One of the successes of Auckland public transport in recent times has been the Link service, modern buses looping around the inner suburbs at reasonably frequent intervals.
They are air-conditioned, well sprung, have comfortable seating, for someone as svelte as myself at least, and the lighting is excellent for those wanting to read.
But poor old New Zealand Bus, unaccustomed, it seems, to having contented customers, has been unable to resist going one step too far. It's started pumping piped music to its trapped audience.
My first encounter was a few weeks back when I boarded one of the new Orange Links one evening outside the Civic. We'd hardly taken off when the faint strains of one of the more bouncy of Vivaldi's Four Seasons began drifting through the bus. Initially I looked about, presuming someone was listening to a radio or personal music player. Then it clicked, it was coming from on high, either out of the ether - or more likely, the air-conditioning grilles in the ceiling.

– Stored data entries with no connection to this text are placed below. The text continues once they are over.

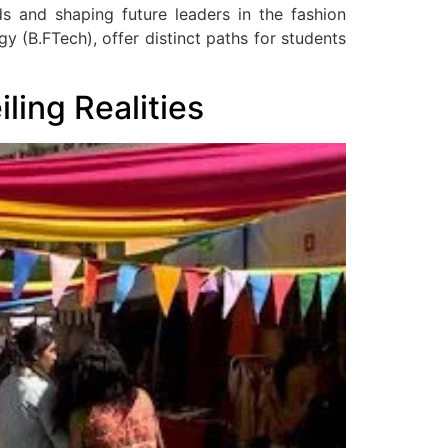
ds and shaping future leaders in the fashion
y (B.FTech), offer distinct paths for students
ing Realities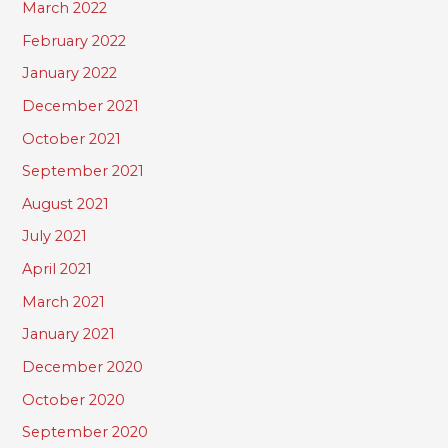
March 2022
February 2022
January 2022
December 2021
October 2021
September 2021
August 2021
July 2021
April 2021
March 2021
January 2021
December 2020
October 2020
September 2020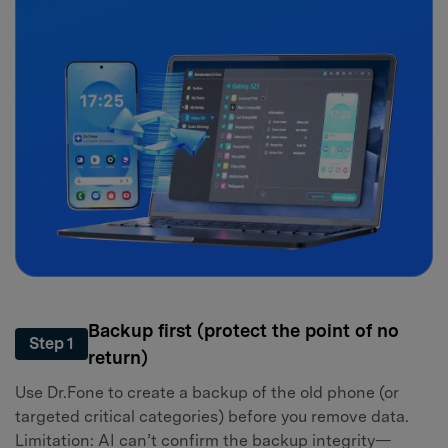
Backup first (protect the point of no
Step 1
return)
Use Dr.Fone to create a backup of the old phone (or
targeted critical categories) before you remove data.
Limitation: AI can’t confirm the backup integrity—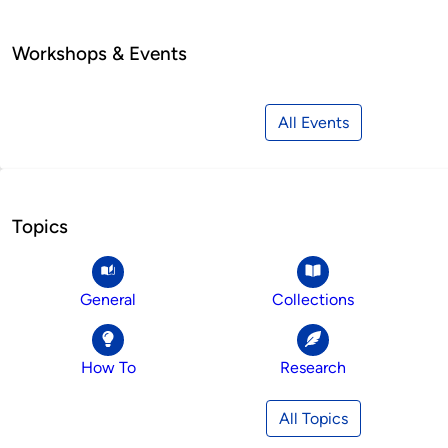
Workshops & Events
All Events
Topics
General
Collections
How To
Research
All Topics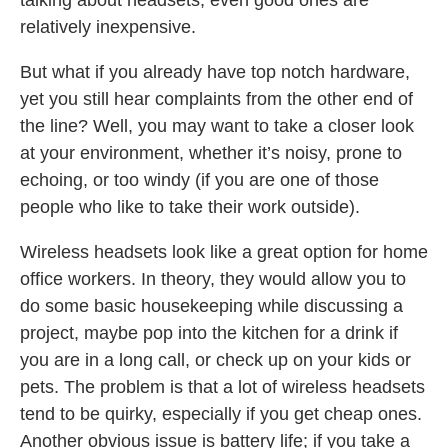
relatively inexpensive.
But what if you already have top notch hardware,
yet you still hear complaints from the other end of
the line? Well, you may want to take a closer look
at your environment, whether it’s noisy, prone to
echoing, or too windy (if you are one of those
people who like to take their work outside).
Wireless headsets look like a great option for home
office workers. In theory, they would allow you to
do some basic housekeeping while discussing a
project, maybe pop into the kitchen for a drink if
you are in a long call, or check up on your kids or
pets. The problem is that a lot of wireless headsets
tend to be quirky, especially if you get cheap ones.
Another obvious issue is battery life; if you take a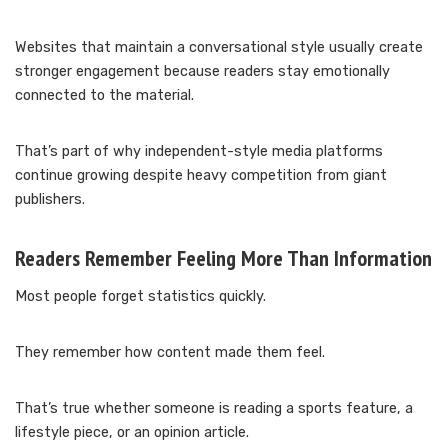
Websites that maintain a conversational style usually create
stronger engagement because readers stay emotionally
connected to the material.
That’s part of why independent-style media platforms
continue growing despite heavy competition from giant
publishers.
Readers Remember Feeling More Than Information
Most people forget statistics quickly.
They remember how content made them feel.
That’s true whether someone is reading a sports feature, a
lifestyle piece, or an opinion article.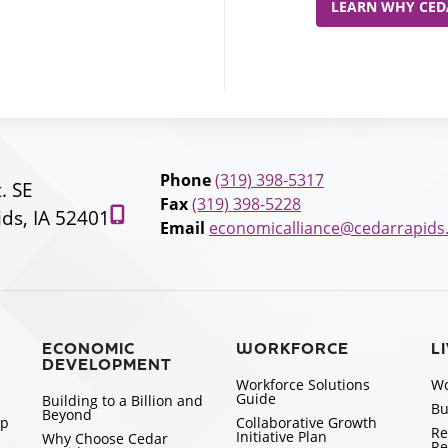
LEARN WHY CEDA
Phone
(319) 398-5317
t. SE
Fax
(319) 398-5228
ds, IA 52401
Email
economicalliance@cedarrapids
ECONOMIC
WORKFORCE
L
DEVELOPMENT
Workforce Solutions
Wo
Guide
Building to a Billion and
Bu
Beyond
ip
Collaborative Growth
Re
Initiative Plan
Why Choose Cedar
Re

Like all "elevator music", once the novelty of recognition died, it soon descended into bland formulaic mush - superior 18th century baroque mush perhaps, but mush nevertheless. My first thought was that Bob Harvey had got to them. As mayor of the old Waitakere City, Mr Harvey wired the new 24-hour covered causeway across the Henderson train station complex for sound after reading how British councils had driven graffiti vandals away from similar public transport sites with piped classical music. Either the vandals hated the sound so much they fled at the first squeak of a violin, or the cultured tones instantly converted them into upstanding burghers. Whichever, Mayor Bob always claimed it a brilliant success, and certainly the bus seemed vandal-free.